Las causas detrás de un caso de disfagia pueden ser muy variadas. Es conveniente tener en cuenta de que alrededor de 50 pares de músculos y nervios son necesarios para tragar alimentos. Además, la disfagia podría ser consecuencia de una enfermedad existente más seria.
¿Qué trastornos pueden provocar disfagia?
Determinados trastornos, como la esclerosis múltiple, la distrofia muscular y la enfermedad de Parkinson, pueden provocar disfagia. Daño neurológico. El daño neurológico repentino, como el que se produce por un accidente cerebrovascular o por una lesión en el cerebro o la médula espinal, puede afectar la capacidad para tragar.
¿Cuál es la causa de la disfagia esofágica?
Algunas de las causas de la disfagia esofágica incluyen las siguientes: Acalasia.
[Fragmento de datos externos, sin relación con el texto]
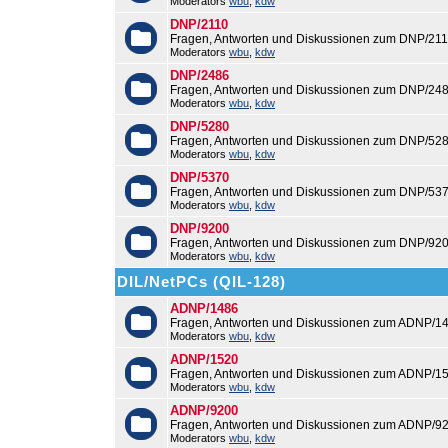
Moderators
wbu
,
kdw
DNP/2110
Fragen, Antworten und Diskussionen zum DNP/211
Moderators
wbu
,
kdw
DNP/2486
Fragen, Antworten und Diskussionen zum DNP/248
Moderators
wbu
,
kdw
DNP/5280
Fragen, Antworten und Diskussionen zum DNP/528
Moderators
wbu
,
kdw
DNP/5370
Fragen, Antworten und Diskussionen zum DNP/537
Moderators
wbu
,
kdw
DNP/9200
Fragen, Antworten und Diskussionen zum DNP/920
Moderators
wbu
,
kdw
DIL/NetPCs (QIL-128)
ADNP/1486
Fragen, Antworten und Diskussionen zum ADNP/14
Moderators
wbu
,
kdw
ADNP/1520
Fragen, Antworten und Diskussionen zum ADNP/15
Moderators
wbu
,
kdw
ADNP/9200
Fragen, Antworten und Diskussionen zum ADNP/92
Moderators
wbu
,
kdw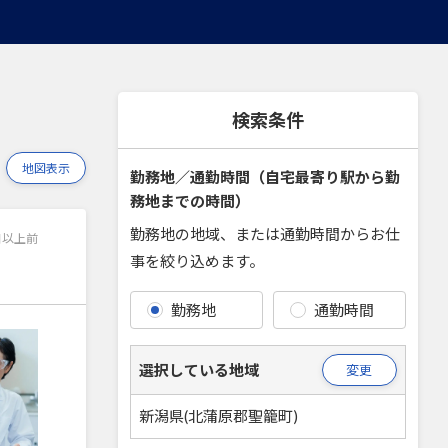
検索条件
地図表示
勤務地／通勤時間（自宅最寄り駅から勤
務地までの時間）
勤務地の地域、または通勤時間からお仕
日以上前
事を絞り込めます。
勤務地
通勤時間
選択している地域
変更
新潟県(北蒲原郡聖籠町)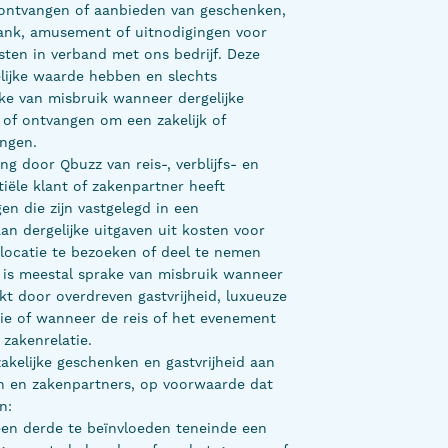
 ontvangen of aanbieden van geschenken,
dank, amusement of uitnodigingen voor
ten in verband met ons bedrijf. Deze
delijke waarde hebben en slechts
ke van misbruik wanneer dergelijke
 of ontvangen om een zakelijk of
angen.
g door Qbuzz van reis-, verblijfs- en
iële klant of zakenpartner heeft
n die zijn vastgelegd in een
n dergelijke uitgaven uit kosten voor
fslocatie te bezoeken of deel te nemen
r is meestal sprake van misbruik wanneer
t door overdreven gastvrijheid, luxueuze
tie of wanneer de reis of het evenement
 zakenrelatie.
akelijke geschenken en gastvrijheid aan
n en zakenpartners, op voorwaarde dat
n:
en derde te beïnvloeden teneinde een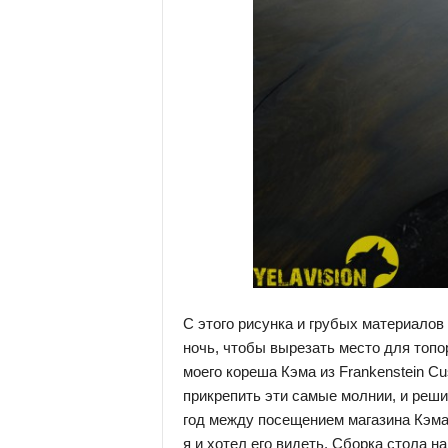
С этого рисунка и грубых материалов
ночь, чтобы вырезать место для топо
моего кореша Кэма из Frankenstein C
прикрепить эти самые молнии, и реши
год между посещением магазина Кэма 
я и хотел его видеть. Сборка стола н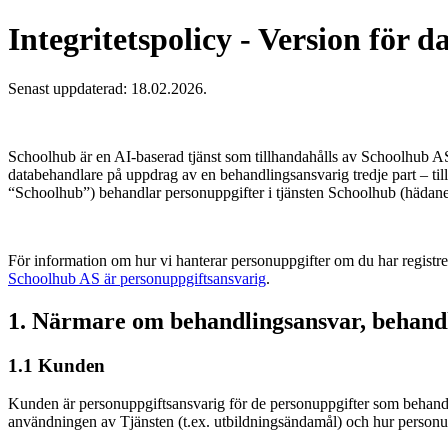
Integritetspolicy - Version för 
Senast uppdaterad: 18.02.2026.
Schoolhub är en AI-baserad tjänst som tillhandahålls av Schoolhub AS. 
databehandlare på uppdrag av en behandlingsansvarig tredje part – ti
“Schoolhub”) behandlar personuppgifter i tjänsten Schoolhub (hädane
För information om hur vi hanterar personuppgifter om du har registr
Schoolhub AS är personuppgiftsansvarig
.
1. Närmare om behandlingsansvar, behand
1.1 Kunden
Kunden är personuppgiftsansvarig för de personuppgifter som behandlas 
användningen av Tjänsten (t.ex. utbildningsändamål) och hur person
Cuando el músculo esofágico inferior (esfínter) no se relaja adecuadamente para permitir que los alimentos ingresen al estómago, puede hacer que los alimentos regresen a la garganta.
¿Cuáles son los factores de riesgo de la disfagia?
Estos son los factores de riesgo de la disfagia: Envejecimiento. Debido al envejecimiento natural y al desgaste normal del esófago, además de un mayor riesgo de padecer determinadas afecciones, como un accidente cerebrovascular o la enfermedad de Parkinson, los adultos mayores presentan un mayor riesgo de tener dificultades para tragar.